Today, two builds of the evaluator are shipped:
- Native (N-API) — built for Node.js on Linux/x86-64. Used by server-side ADAPT nodes and the message broker.
- WASM — built with Emscripten. Used by browser-embedded ADAPT nodes and by Node.js when a native binary is not available.
Two further builds have been demonstrated and are on the roadmap to ship as first-class targets:
- AWS Nitro Enclaves — N-API build linked against
libnsm. Hosts an ADAPT node inside an attested enclave; the evaluator participates in the enclave’s attestation chain. - RISC Zero zkVM — the evaluator compiled to RISC-V and executed inside the zkVM, producing zero-knowledge proofs of every transaction.
Other targets (mobile, additional enclave technologies) are tractable for the same reason RISC Zero was: the evaluator’s surface to its host is narrow enough to port.
3. Runtime wrappers
A .muflo and an evaluator are not a deployable application. Something has
to take messages off a network socket (or out of a browser event), hand them
to the evaluator, take the result back out, and put it on the wire. That
something is a runtime wrapper.
A wrapper is a thin TypeScript layer that:
- Hosts an instance of the evaluator (native or WASM).
- Loads one or more
.mufloartifacts (the “packets” in that ADAPT node). - Speaks the ADAPT messaging protocol to other nodes via a message broker.
- Persists packet state and the transaction log to backup storage, when the host environment supports encrypted persistence.
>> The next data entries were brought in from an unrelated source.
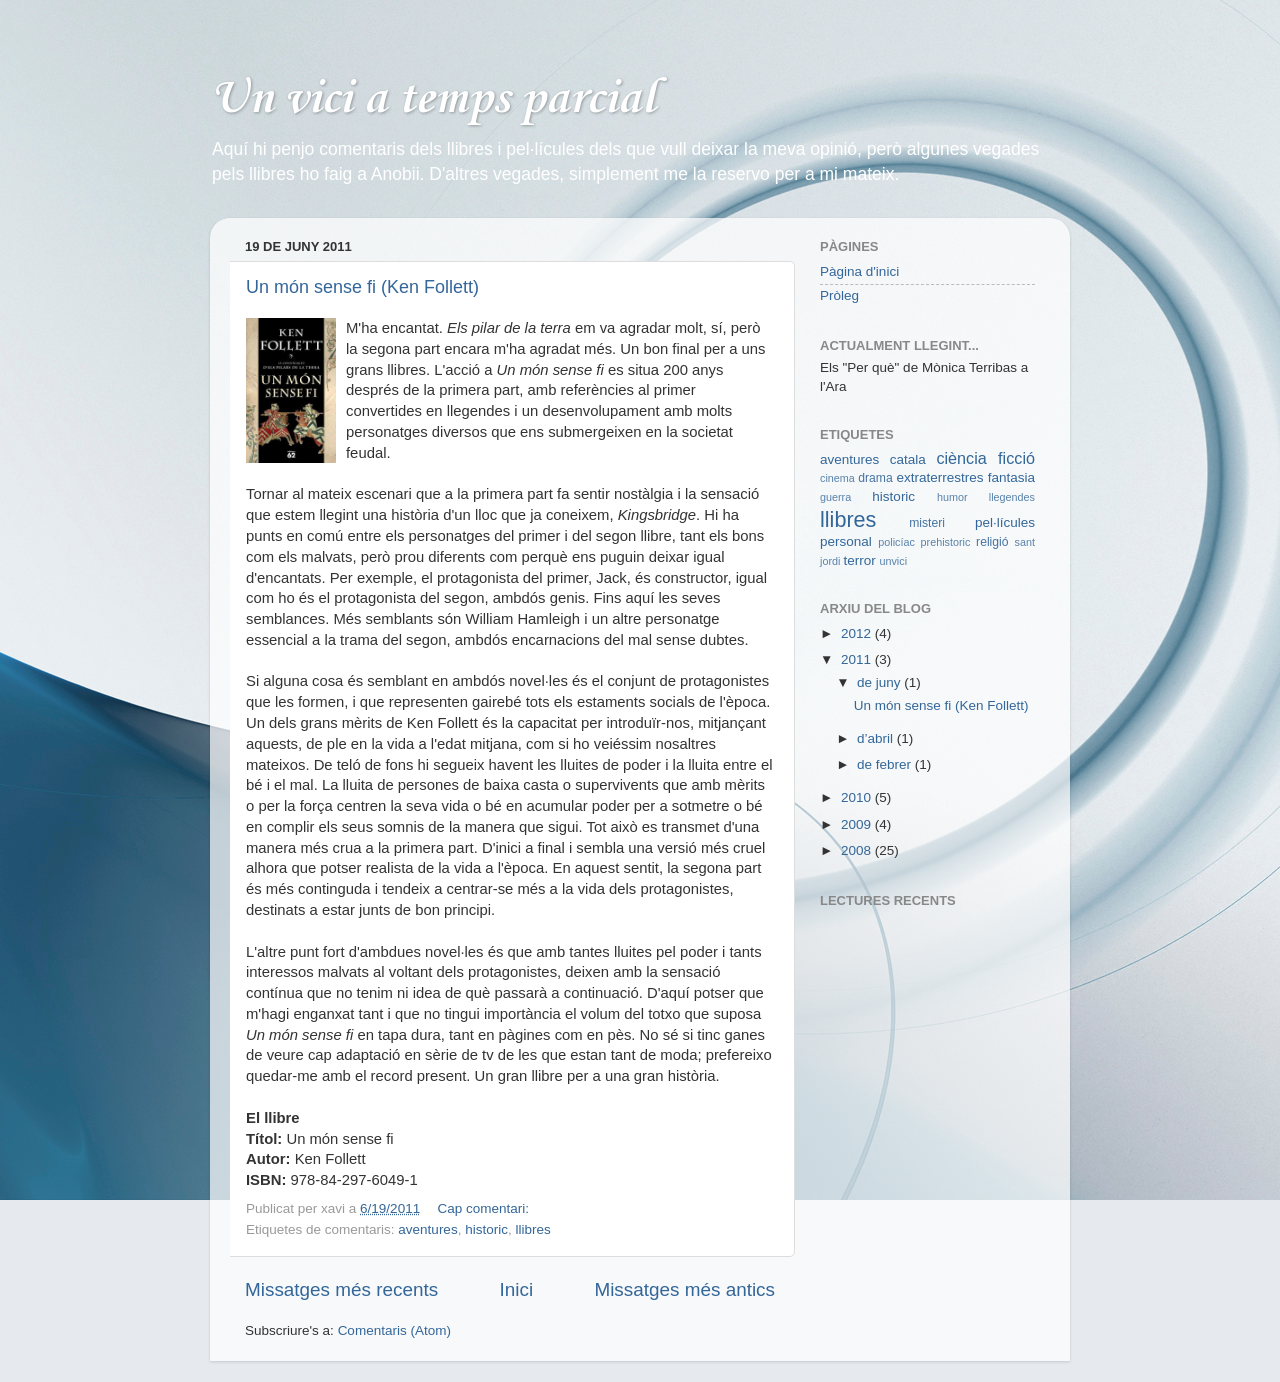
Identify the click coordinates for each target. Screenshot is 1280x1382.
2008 (858, 850)
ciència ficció (985, 458)
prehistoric (946, 542)
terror (859, 560)
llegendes (1012, 497)
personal (846, 541)
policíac (896, 542)
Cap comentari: (484, 1208)
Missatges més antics (684, 1289)
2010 (858, 797)
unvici (893, 561)
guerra (835, 497)
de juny (880, 682)
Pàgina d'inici (859, 271)
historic (486, 1229)
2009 (858, 824)
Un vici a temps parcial (432, 99)
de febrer (886, 764)
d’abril (877, 738)
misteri (927, 523)
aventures (427, 1229)
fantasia (1011, 477)
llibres (532, 1229)
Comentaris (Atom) (394, 1330)
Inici (517, 1289)
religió (992, 542)
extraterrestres (939, 477)
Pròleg (839, 295)
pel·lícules (1005, 522)
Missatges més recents (341, 1289)
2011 (858, 659)
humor (952, 497)
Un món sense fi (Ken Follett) (362, 287)
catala (908, 459)
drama (875, 478)
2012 (858, 633)
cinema (837, 478)
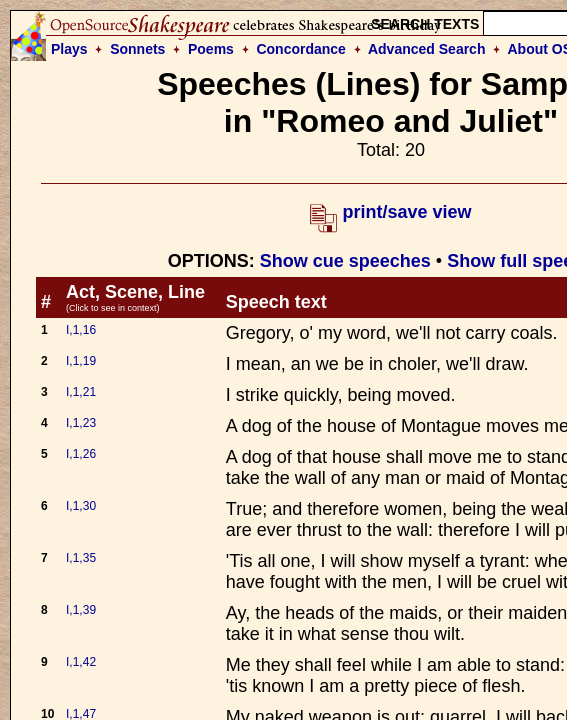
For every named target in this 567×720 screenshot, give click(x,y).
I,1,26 (81, 454)
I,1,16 (81, 330)
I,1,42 (81, 662)
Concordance (300, 49)
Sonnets (137, 49)
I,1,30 (81, 506)
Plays (69, 49)
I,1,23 (81, 423)
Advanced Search (427, 49)
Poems (211, 49)
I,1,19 (81, 361)
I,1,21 (81, 392)
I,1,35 (81, 558)
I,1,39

The wrappers ADAPT ships today — native, enclave, and browser — exist because those are the environments customers asked for first. They are not the architecture; they are convenience packaging on top of it. If you need ADAPT inside an environment we have not pre-packaged for, you write a wrapper. The evaluator surface is small enough that this is a tractable project, not a fork.
Where developers and integrators meet
Two audiences read these docs.
Developers write MUFL. They install the toolchain, build .muflo
artifacts from MUFL sources, and test them. Their day starts at
Set up your toolchain and ends at a
compiled .muflo plus the JavaScript glue that exercises it.
Integrators ship products that embed someone else’s .muflo. They do
not need the MUFL compiler. They install
@adapt-toolkit/sdk
from npm, bundle the .muflo as a static asset, and call the SDK from
their application code. Their day starts at
Embed .muflo in your app.
The two audiences share the same artifact. A developer’s .muflo is the
integrator’s input. The boundary between them is the file, not the
toolchain.
What is not the architecture
A few things that read like “ADAPT” but are not load-bearing parts of the design:
- Docker. Earlier releases distributed the toolchain as a Docker image
(
adaptframework/mufl). That was packaging convenience for a closed beta, never the architecture. The toolchain is now distributed as prebuilt compiler binaries and an npm package; Docker is no longer required for development. - The JavaScript SDK. It is the most polished wrapper today, but it is one wrapper. The evaluator does not depend on Node.js, V8, or JavaScript.
- Any specific message broker, storage backend, or network topology. The protocol is defined; the components that implement it are swappable.
If you keep the three layers — language, evaluator, wrappers — clear in your head, every other doc on this site reads more cleanly. Whatever you are trying to do, you are doing it at one of those layers.